#### [What needs to be done]
What lines below contain the string "création"? List them all.

(Source data)

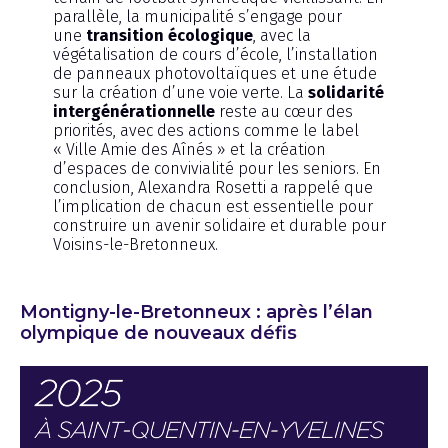
parallèle, la municipalité s’engage pour
une
transition écologique
, avec la
végétalisation de cours d’école, l’installation
de panneaux photovoltaïques et une étude
sur la création d’une voie verte. La
solidarité
intergénérationnelle
reste au cœur des
priorités, avec des actions comme le label
« Ville Amie des Aînés » et la création
d’espaces de convivialité pour les seniors. En
conclusion, Alexandra Rosetti a rappelé que
l’implication de chacun est essentielle pour
construire un avenir solidaire et durable pour
Voisins-le-Bretonneux.
Montigny-le-Bretonneux : après l’élan
olympique de nouveaux défis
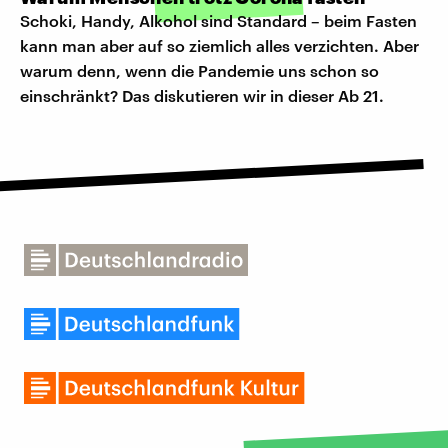
Schoki, Handy, Alkohol sind Standard – beim Fasten
kann man aber auf so ziemlich alles verzichten. Aber
warum denn, wenn die Pandemie uns schon so
einschränkt? Das diskutieren wir in dieser Ab 21.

#### [Expected answer]
sur la création d’une voie verte. La
« Ville Amie des Aînés » et la création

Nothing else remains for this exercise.